I watch my young Generation Z children on their devices, snapchatting their friends, checking Instagram, taking selfies, making “musicalies” sometimes all at once or with the TV on the background. I am quick to scorn them and tell them to focus on one thing at a time.
Then I find myself at my desk, full of papers, working on a project on the computer. Ding, my eyes dart to read a text. I pick up my phone to respond. Ring – my phone notifies me that our Facebook page has a new message so I better check. Then the phone rings – it’s a familiar number so I better pick it up. Thirty minutes later, I return to my computer screen, scan emails then wonder “what the heck was I working on”… I shuffle through my open files and discover I was working on this article.
Can you relate? Our multitasking, time-starved culture creates stressed scatterbrains out of the most will intentioned people. Our focus is always fragmented. We check emails while in traffic, send texts from the treadmill, check phones at dinner when nobody is looking. Often our attention jumps from one thing to the next all day long.
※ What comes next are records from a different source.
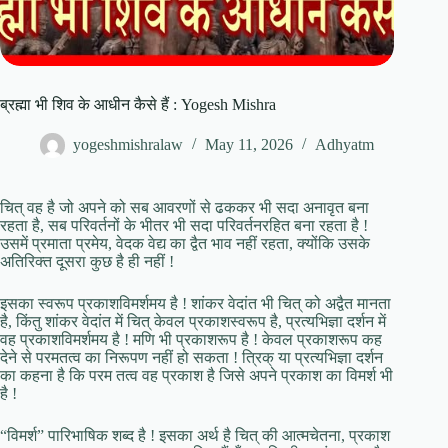
ब्रह्मा भी शिव के आधीन कैसे हैं : Yogesh Mishra
yogeshmishralaw
May 11, 2026
Adhyatm
चित् वह है जो अपने को सब आवरणों से ढककर भी सदा अनावृत बना
रहता है, सब परिवर्तनों के भीतर भी सदा परिवर्तनरहित बना रहता है !
उसमें प्रमाता प्रमेय, वेदक वेद्य का द्वैत भाव नहीं रहता, क्योंकि उसके
अतिरिक्त दूसरा कुछ है ही नहीं !
इसका स्वरूप प्रकाशविमर्शमय है ! शांकर वेदांत भी चित् को अद्वैत मानता
है, किंतु शांकर वेदांत में चित् केवल प्रकाशस्वरूप है, प्रत्यभिज्ञा दर्शन में
वह प्रकाशविमर्शमय है ! मणि भी प्रकाशरूप है ! केवल प्रकाशरूप कह
देने से परमतत्व का निरूपण नहीं हो सकता ! त्रिक् या प्रत्यभिज्ञा दर्शन
का कहना है कि परम तत्व वह प्रकाश है जिसे अपने प्रकाश का विमर्श भी
है !
“विमर्श” पारिभाषिक शब्द है ! इसका अर्थ है चित् की आत्मचेतना, प्रकाश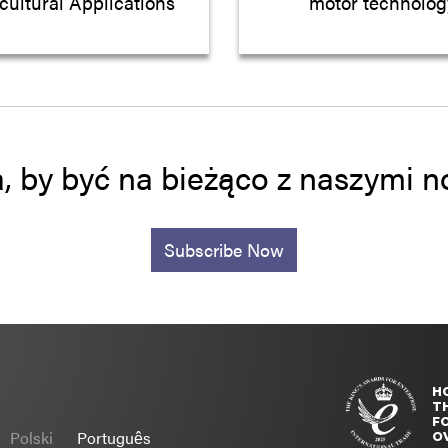
cultural Applications
motor technolog
a, by być na bieżąco z naszymi
Subscribe Now
H
T
FO
Polski
Português
O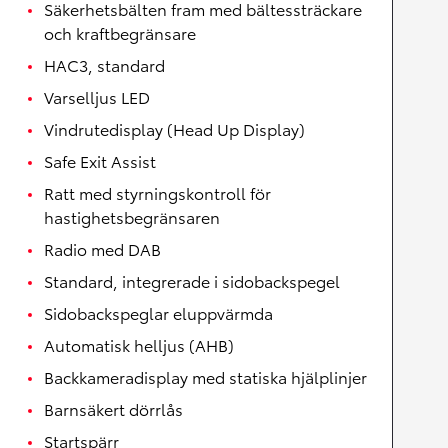
Säkerhetsbälten fram med bältessträckare
och kraftbegränsare
HAC3, standard
Varselljus LED
Vindrutedisplay (Head Up Display)
Safe Exit Assist
Ratt med styrningskontroll för
hastighetsbegränsaren
Radio med DAB
Standard, integrerade i sidobackspegel
Sidobackspeglar eluppvärmda
Automatisk helljus (AHB)
Backkameradisplay med statiska hjälplinjer
Barnsäkert dörrlås
Startspärr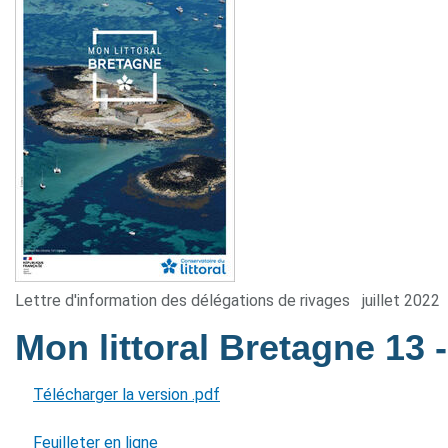
Lettre d'information des délégations de rivages
juillet 2022
Mon littoral Bretagne 13
Télécharger la version .pdf
Feuilleter en ligne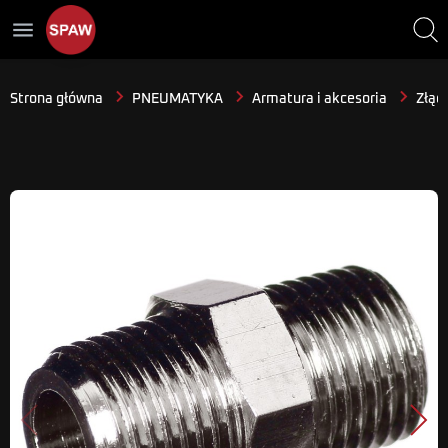
menu
Strona główna
PNEUMATYKA
Armatura i akcesoria
Złącz
Poprzedni
Nast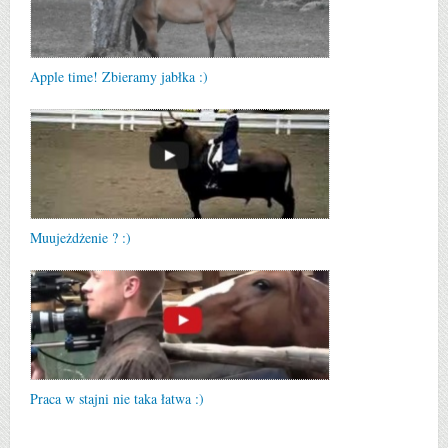
Apple time! Zbieramy jabłka :)
Muujeżdżenie ? :)
Praca w stajni nie taka łatwa :)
Sadly we are conditioned to accept and participate in this crazy high speed pace of modern living. We are always trying to get ahead. But researchers have found that multitasking leads to lower overall productivity, lower quality work and more mistakes. And the end result? More stress and even less time causing me to miss my workout – again. It’s a vicious cycle.
So what’s a busy gal to do when this frantic pace becomes your normal?
I have decided to s l o w things down in my life. It’s not easy either. I am training myself to have a more present, single-minded focus. And one powerful step towards doing so is MINDFULNESS.
What is mindfulness? It’s quite simply focusing on the present moment without judgement or evaluation. It’s about fully experiencing the now. I’m working on incorporating into every part of my life – at home, at work, in the gym, eating, grocery shopping, driving, homework with my kids. I am training my brain to only focus on what I’m doing at the present moment.
I have also taken to practising yoga to help me slow down. It has had a huge impact on helping me focus and breathe properly. It has taught me how to redirect my thinking to focus on the present moment.
I am happy to report that mindfulness is something you can train yourself to do. As you invest more time consciously being mindful, mindfulness will begin to happen naturally in everyday life.
And as far as yoga I am finding the more I do yoga, the more yoga works on me.